▶ _Work instructions_: Upon reaching the line that contains "[Toggle personal menu] (670, 79)" in the records below, begin repeating every line exactly through the last one, skipping pictures.

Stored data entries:

━━━━━━

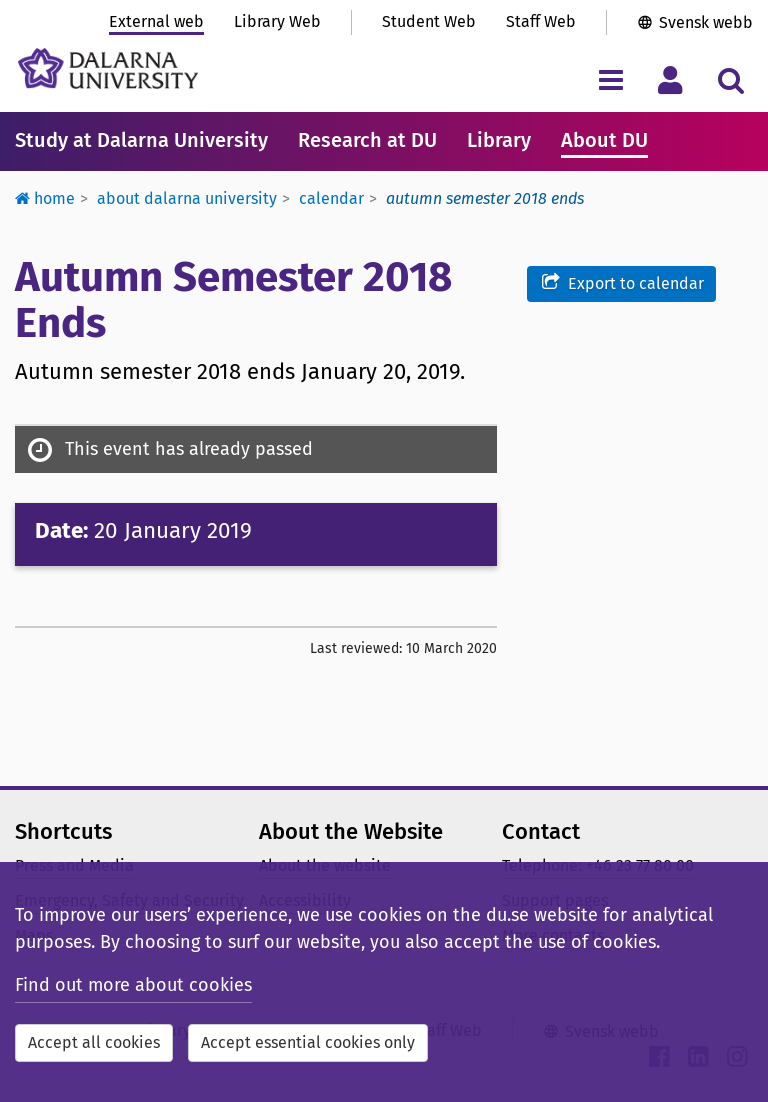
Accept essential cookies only (308, 1042)
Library (499, 140)
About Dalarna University (187, 198)
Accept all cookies (94, 1042)
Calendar (331, 198)
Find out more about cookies (133, 985)
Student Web (429, 21)
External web (156, 21)
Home (45, 198)
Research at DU (367, 140)
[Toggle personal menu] (670, 79)
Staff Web (541, 21)
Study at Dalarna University (141, 140)
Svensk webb (706, 22)
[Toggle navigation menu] (610, 79)
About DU (604, 140)
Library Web (277, 21)
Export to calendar (621, 283)
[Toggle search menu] (730, 79)
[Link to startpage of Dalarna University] (108, 68)
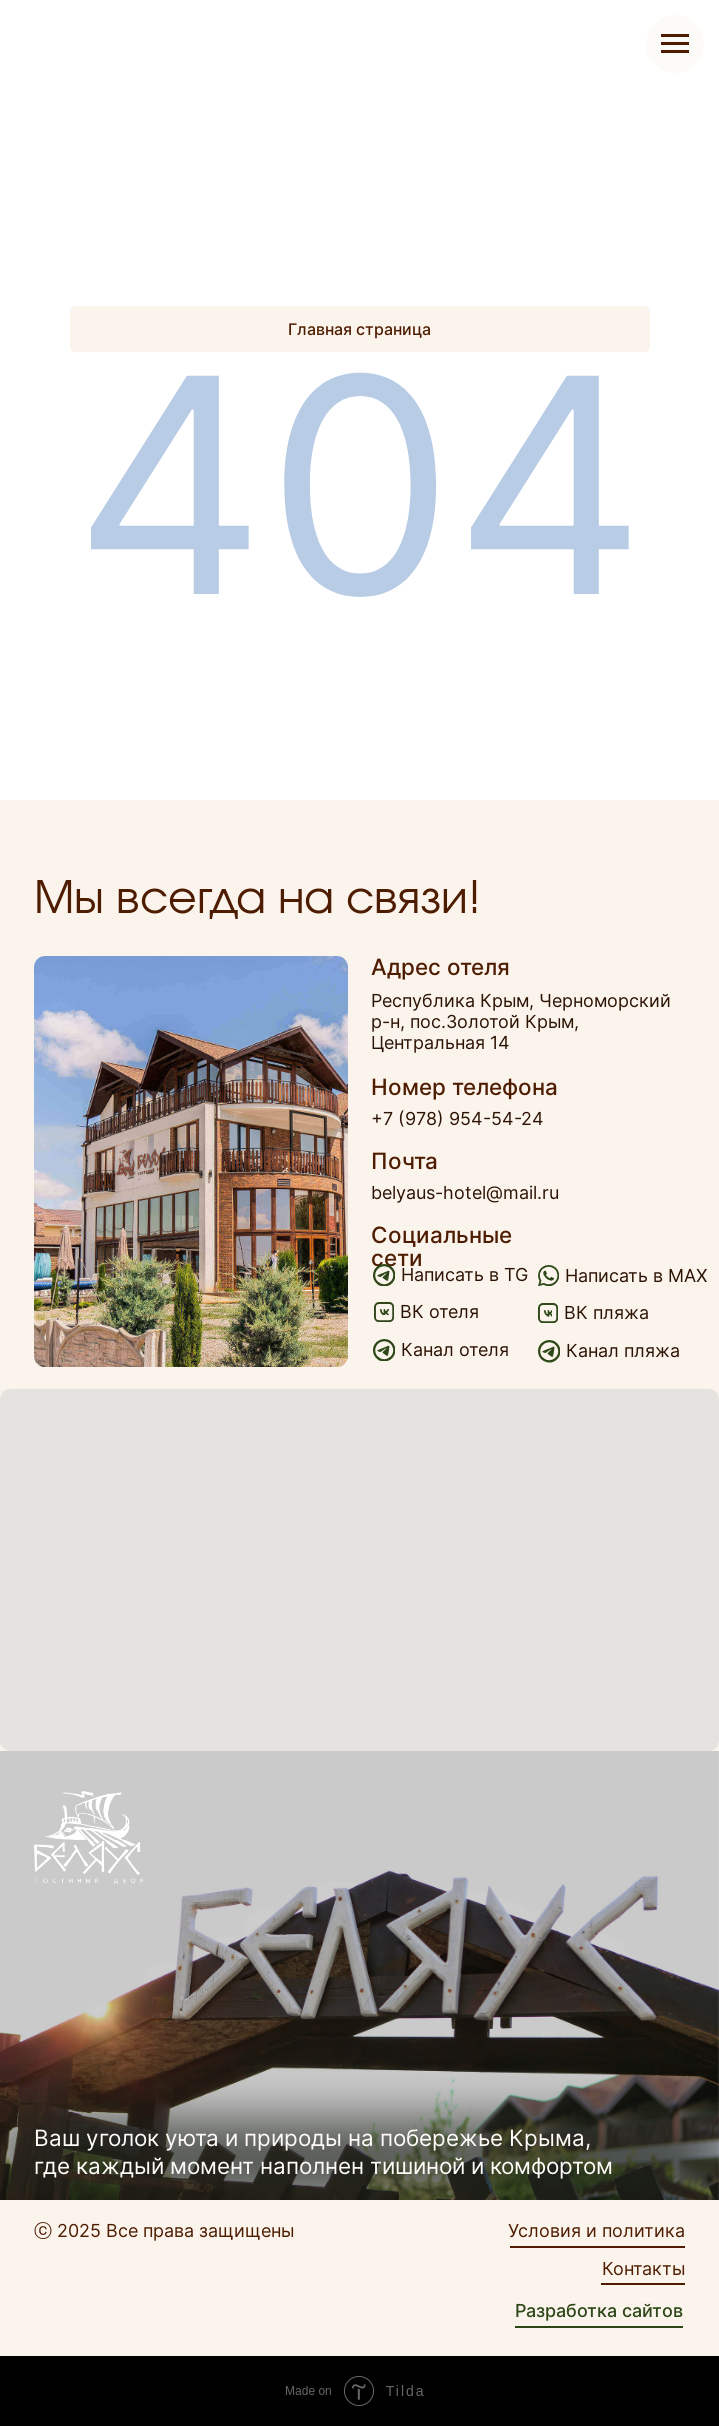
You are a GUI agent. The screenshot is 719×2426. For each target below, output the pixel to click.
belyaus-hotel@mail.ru (465, 1192)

━━━━━━

▶ _Response to the exercise_:
[Toggle personal menu] (670, 79)
Staff Web (541, 21)
Study at Dalarna University (141, 140)
Svensk webb (706, 22)
[Toggle navigation menu] (610, 79)
About DU (604, 140)
Library Web (277, 21)
Export to calendar (621, 283)
[Toggle search menu] (730, 79)
[Link to startpage of Dalarna University] (108, 68)
You are a GUI agent. The screenshot is 719×2426. For each target below, output the pixel to click.
belyaus-hotel@mail.ru (465, 1192)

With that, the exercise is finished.